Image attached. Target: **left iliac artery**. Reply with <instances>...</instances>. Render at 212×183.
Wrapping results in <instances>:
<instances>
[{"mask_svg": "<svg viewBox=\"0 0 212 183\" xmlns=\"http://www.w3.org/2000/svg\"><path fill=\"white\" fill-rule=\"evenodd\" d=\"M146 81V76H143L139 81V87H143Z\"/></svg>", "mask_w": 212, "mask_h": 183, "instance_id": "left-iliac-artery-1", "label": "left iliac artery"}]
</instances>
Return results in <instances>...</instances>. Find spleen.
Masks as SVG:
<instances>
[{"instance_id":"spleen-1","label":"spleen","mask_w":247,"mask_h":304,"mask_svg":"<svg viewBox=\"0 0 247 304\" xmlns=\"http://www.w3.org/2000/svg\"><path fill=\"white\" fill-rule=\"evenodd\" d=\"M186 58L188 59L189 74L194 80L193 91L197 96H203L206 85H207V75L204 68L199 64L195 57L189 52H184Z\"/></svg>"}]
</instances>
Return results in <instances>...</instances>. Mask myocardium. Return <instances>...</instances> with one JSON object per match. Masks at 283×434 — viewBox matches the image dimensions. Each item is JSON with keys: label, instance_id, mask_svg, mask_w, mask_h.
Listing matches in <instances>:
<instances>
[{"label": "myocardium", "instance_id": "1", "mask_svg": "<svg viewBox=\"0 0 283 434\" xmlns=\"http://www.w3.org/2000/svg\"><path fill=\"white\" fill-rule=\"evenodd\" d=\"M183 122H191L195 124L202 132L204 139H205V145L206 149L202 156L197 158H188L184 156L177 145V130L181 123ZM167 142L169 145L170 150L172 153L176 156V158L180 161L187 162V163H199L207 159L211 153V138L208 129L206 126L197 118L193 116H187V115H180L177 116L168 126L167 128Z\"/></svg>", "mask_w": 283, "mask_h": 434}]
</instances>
------------------------------------------------
Assignment:
Working through the records above, copy each one exactly.

Result of the task:
Image attached. Target: **left iliac artery**. Reply with <instances>...</instances>. Render at 212×183.
Wrapping results in <instances>:
<instances>
[{"mask_svg": "<svg viewBox=\"0 0 212 183\" xmlns=\"http://www.w3.org/2000/svg\"><path fill=\"white\" fill-rule=\"evenodd\" d=\"M146 81V76H143L139 81V87H143Z\"/></svg>", "mask_w": 212, "mask_h": 183, "instance_id": "left-iliac-artery-1", "label": "left iliac artery"}]
</instances>
Return results in <instances>...</instances>. Find spleen.
Masks as SVG:
<instances>
[{"instance_id":"spleen-1","label":"spleen","mask_w":247,"mask_h":304,"mask_svg":"<svg viewBox=\"0 0 247 304\" xmlns=\"http://www.w3.org/2000/svg\"><path fill=\"white\" fill-rule=\"evenodd\" d=\"M186 58L188 59L189 74L194 80L193 91L197 96H203L206 85H207V75L204 68L199 64L195 57L189 52H184Z\"/></svg>"}]
</instances>
Return results in <instances>...</instances>. Mask myocardium. Return <instances>...</instances> with one JSON object per match. Masks at 283×434 — viewBox matches the image dimensions. Each item is JSON with keys: label, instance_id, mask_svg, mask_w, mask_h.
Listing matches in <instances>:
<instances>
[{"label": "myocardium", "instance_id": "1", "mask_svg": "<svg viewBox=\"0 0 283 434\" xmlns=\"http://www.w3.org/2000/svg\"><path fill=\"white\" fill-rule=\"evenodd\" d=\"M183 122H191L195 124L202 132L204 139H205V145L206 149L202 156L197 158H188L184 156L177 145V130L181 123ZM167 142L169 145L170 150L172 153L176 156V158L180 161L187 162V163H199L207 159L211 153V138L208 129L206 126L197 118L193 116H187V115H180L177 116L168 126L167 128Z\"/></svg>", "mask_w": 283, "mask_h": 434}]
</instances>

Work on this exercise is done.